賈敏焦急的看了一眼懷中的林礞,將他放平在床上。回身一個巴掌打在茯苓臉上,茯苓半張左臉立刻起了個紅腫的手印,賈敏怒道:“沒心肝的東西,若是礞哥兒有個不妥,你全家我能饒了哪一個?受誰指使,有無解藥,還不從實招來?!”賈敏是公府千金,出身高貴,漫說出手打人,便是重話也不曾對人說幾句,今日這樣,當真是氣得很了。
茯苓跪在地上,只是戰戰兢兢哭求太太饒命,其他盡皆搖頭說不知。賈敏情知礞哥兒病情要緊,也無心審問茯苓,忙命王嬤嬤拿了自己的帖子再去請大夫,里頭的事,暫時不要讓任何事知曉。王嬤嬤領了命出去,賈敏身邊兩個丫頭復又上了門栓守在門口,屋內之人除王嬤嬤外,亦是無人出去。
其他膽小些的小丫頭木然的呆立屋內不知所措,賈敏急得像熱鍋上的螞蟻,在屋內踱著步子,只盼王嬤嬤快些請個神醫回來,能治得礞哥兒之病。又盼林如海早些歸來,好拿個主意。
黛玉想起桃笑、李妍說的靈河之精能解百毒的話,心想不知自己的眼淚有無解毒功效?想到這里,黛玉跌跌撞撞的走到茶幾邊上,端了一下茶壺,因為她年幼、且今日才從重病中醒來,渾身無力,一下沒端起來。
紫蘇看見了,忙上前拿了干凈茶碗,用水燙過,才倒了茶捧與黛玉,低聲說:“姑娘要喝茶,怎么不向奴婢說?姑娘小心燙著。”
此刻賈敏也主意到黛玉了,只見黛玉接過茶碗,愣愣的看著茶碗出神,卻并未遞到唇邊。黛玉余光看了一眼眾人,背過身去。她心中本就難過,一直強忍著,此刻一滴晶瑩的淚珠滑落下來,滴入茶碗,卻并無人察覺。
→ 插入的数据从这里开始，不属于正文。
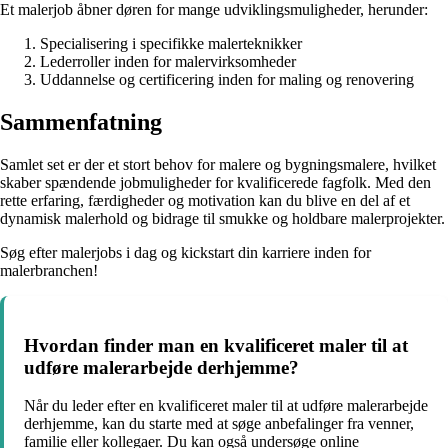
Et malerjob åbner døren for mange udviklingsmuligheder, herunder:
Specialisering i specifikke malerteknikker
Lederroller inden for malervirksomheder
Uddannelse og certificering inden for maling og renovering
Sammenfatning
Samlet set er der et stort behov for malere og bygningsmalere, hvilket
skaber spændende jobmuligheder for kvalificerede fagfolk. Med den
rette erfaring, færdigheder og motivation kan du blive en del af et
dynamisk malerhold og bidrage til smukke og holdbare malerprojekter.
Søg efter malerjobs i dag og kickstart din karriere inden for
malerbranchen!
Hvordan finder man en kvalificeret maler til at
udføre malerarbejde derhjemme?
Når du leder efter en kvalificeret maler til at udføre malerarbejde
derhjemme, kan du starte med at søge anbefalinger fra venner,
familie eller kollegaer. Du kan også undersøge online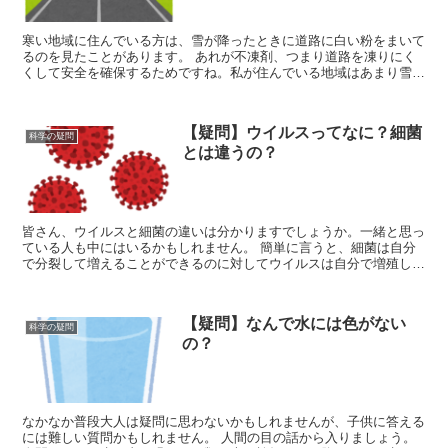
寒い地域に住んでいる方は、雪が降ったときに道路に白い粉をまいて
るのを見たことがあります。 あれが不凍剤、つまり道路を凍りにく
くして安全を確保するためですね。私が住んでいる地域はあまり雪が
降りません。チエッ,, なんでもないです。 ...
【疑問】ウイルスってなに？細菌
科学の疑問
とは違うの？
皆さん、ウイルスと細菌の違いは分かりますでしょうか。一緒と思っ
ている人も中にはいるかもしれません。 簡単に言うと、細菌は自分
で分裂して増えることができるのに対してウイルスは自分で増殖して
増えることはできません。他の生物の増殖の機構を...
【疑問】なんで水には色がない
科学の疑問
の？
なかなか普段大人は疑問に思わないかもしれませんが、子供に答える
には難しい質問かもしれません。 人間の目の話から入りましょう。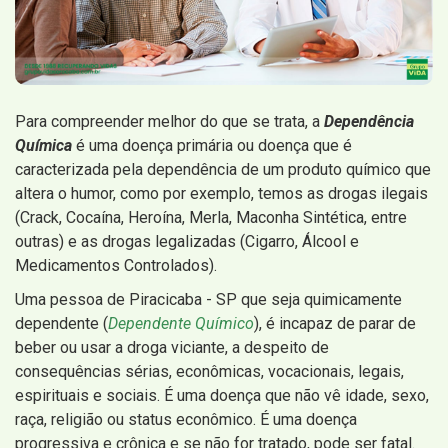
Para compreender melhor do que se trata, a
Dependência
Química
é uma doença primária ou doença que é
caracterizada pela dependência de um produto químico que
altera o humor, como por exemplo, temos as drogas ilegais
(Crack, Cocaína, Heroína, Merla, Maconha Sintética, entre
outras) e as drogas legalizadas (Cigarro, Álcool e
Medicamentos Controlados).
Uma pessoa de Piracicaba - SP que seja quimicamente
dependente (
Dependente Químico
), é incapaz de parar de
beber ou usar a droga viciante, a despeito de
consequências sérias, econômicas, vocacionais, legais,
espirituais e sociais. É uma doença que não vê idade, sexo,
raça, religião ou status econômico. É uma doença
progressiva e crônica e se não for tratado, pode ser fatal.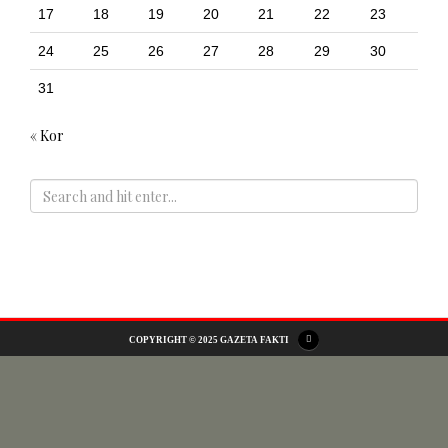
17
18
19
20
21
22
23
24
25
26
27
28
29
30
31
« Kor
ADS
COPYRIGHT © 2025 GAZETA FAKTI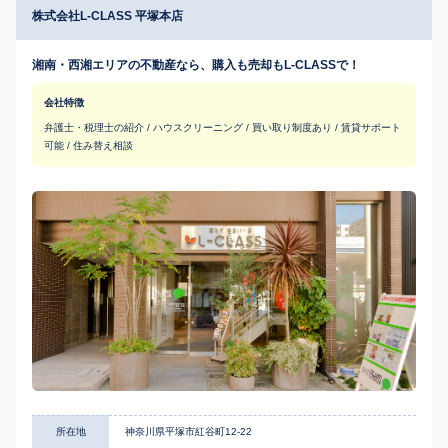
株式会社L-CLASS 平塚本店
湘南・西湘エリアの不動産なら、購入も売却もL-CLASSで！
会社特徴
弁護士・税理士の紹介 / ハウスクリーニング / 買い取り制度あり / 賃貸サポート
可能 / 住み替え相談
所在地
神奈川県平塚市紅谷町12-22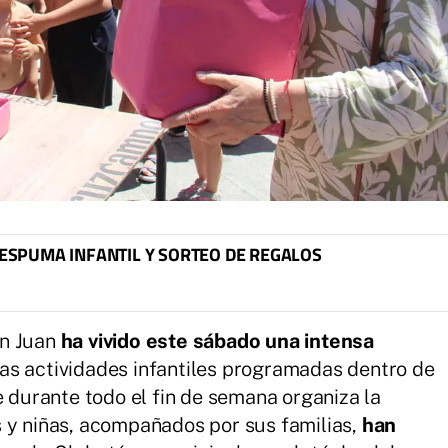
 ESPUMA INFANTIL Y SORTEO DE REGALOS
an Juan
ha vivido este sábado una intensa
as actividades infantiles programadas dentro de
e durante todo el fin de semana organiza la
 y niñas, acompañados por sus familias,
han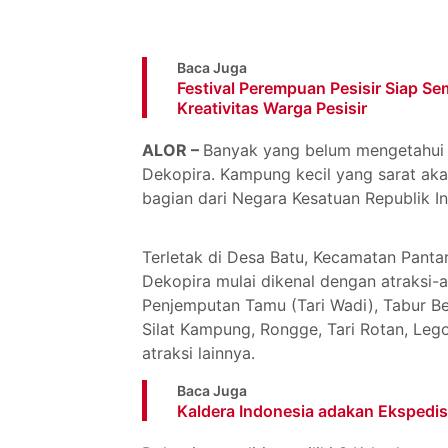
Baca Juga
Festival Perempuan Pesisir Siap S
Kreativitas Warga Pesisir
ALOR –
Banyak yang belum mengetahui
Dekopira. Kampung kecil yang sarat ak
bagian dari Negara Kesatuan Republik I
Terletak di Desa Batu, Kecamatan Panta
Dekopira mulai dikenal dengan atraksi-a
Penjemputan Tamu (Tari Wadi), Tabur Be
Silat Kampung, Rongge, Tari Rotan, Leg
atraksi lainnya.
Baca Juga
Kaldera Indonesia adakan Ekspedis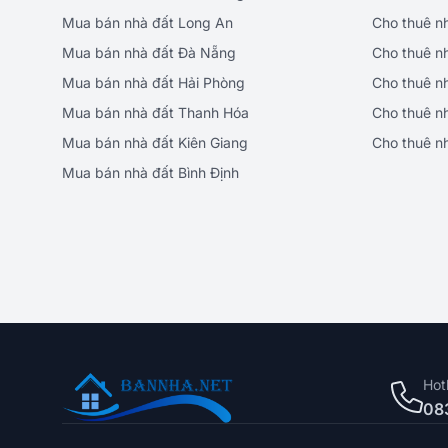
Mua bán nhà đất Long An
Cho thuê n
Mua bán nhà đất Đà Nẵng
Cho thuê n
Mua bán nhà đất Hải Phòng
Cho thuê n
Mua bán nhà đất Thanh Hóa
Cho thuê n
Mua bán nhà đất Kiên Giang
Cho thuê n
Mua bán nhà đất Bình Định
Hot
08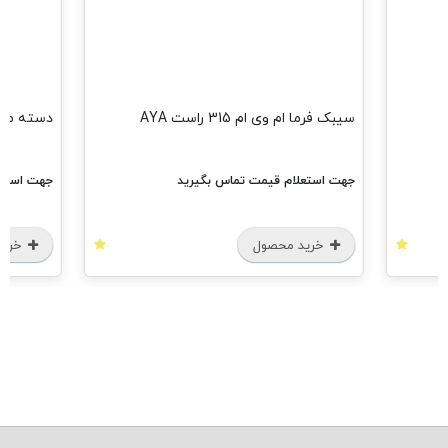
سیبک فرما ام وی ام 315 راست AYA
دسته موتور ام وی ام 0
جهت استعلام قیمت تماس بگیرید
جهت استعلام 
خرید محصول
خرید مح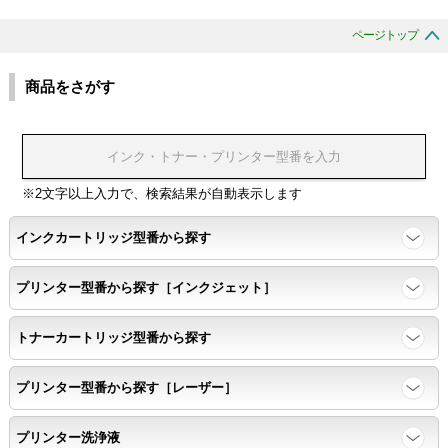
ページトップ
商品をさがす
※2文字以上入力で、検索結果が自動表示します
インクカートリッジ型番から探す
プリンター型番から探す［インクジェット］
トナーカートリッジ型番から探す
プリンター型番から探す［レーザー］
プリンター洗浄液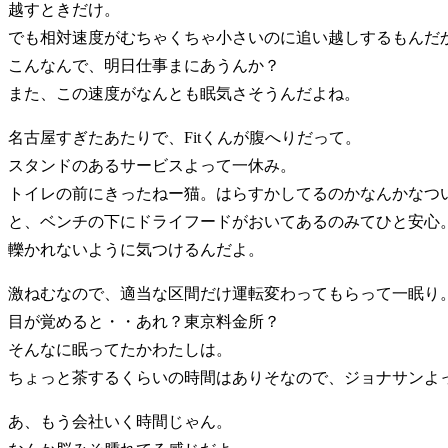
越すときだけ。
でも相対速度がむちゃくちゃ小さいのに追い越しするもんだ
こんなんで、明日仕事まにあうんか？
また、この速度がなんとも眠気さそうんだよね。
名古屋すぎたあたりで、Fitくんが腹へりだって。
スタンドのあるサービスよって一休み。
トイレの前にきったねー猫。はらすかしてるのかなんかなつ
と、ベンチの下にドライフードがおいてあるのみてひと安心
轢かれないように気つけるんだよ。
激ねむなので、適当な区間だけ運転変わってもらって一眠り
目が覚めると・・あれ？東京料金所？
そんなに眠ってたかわたしは。
ちょっと茶するくらいの時間はありそなので、ジョナサンよ
あ、もう会社いく時間じゃん。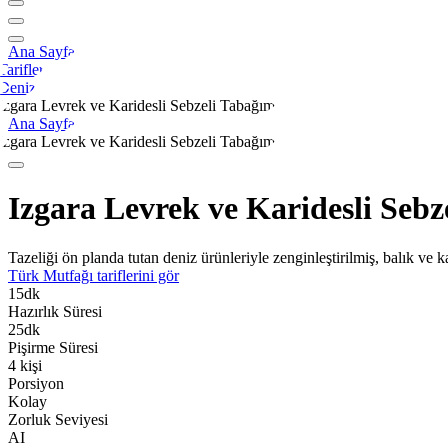
Ana Sayfa
Tarifler
Deniz
Izgara Levrek ve Karidesli Sebzeli Tabağım
Ana Sayfa
Izgara Levrek ve Karidesli Sebzeli Tabağım
Izgara Levrek ve Karidesli Sebz
Tazeliği ön planda tutan deniz ürünleriyle zenginleştirilmiş, balık ve k
Türk Mutfağı
tariflerini gör
15
dk
Hazırlık Süresi
25
dk
Pişirme Süresi
4
kişi
Porsiyon
Kolay
Zorluk Seviyesi
AI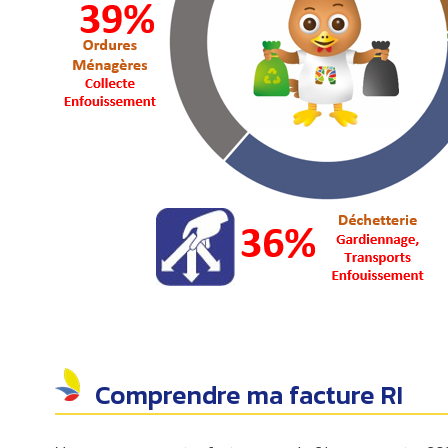
Comprendre ma facture RI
賈敏只當見黛玉小小的背影,雙手舉起來,以為她心中難過,背過身去喝茶,也不以為意,只憂心林礞病情。不想黛玉又捧著茶碗走到賈敏跟前說:“母親,我看礞哥兒嘴唇干得很,這碗茶給弟弟喝了潤潤嘴唇也好。”
林礞這一個多月以來,水米難進,只偶爾吃一兩口,如今滿臉憔悴,賈敏見他果然嘴唇干裂,忙端過茶碗,輕輕抱起林礞說:“礞哥兒乖,起來喝茶,你姐姐親自與你倒的,礞哥兒喝了就大好了。”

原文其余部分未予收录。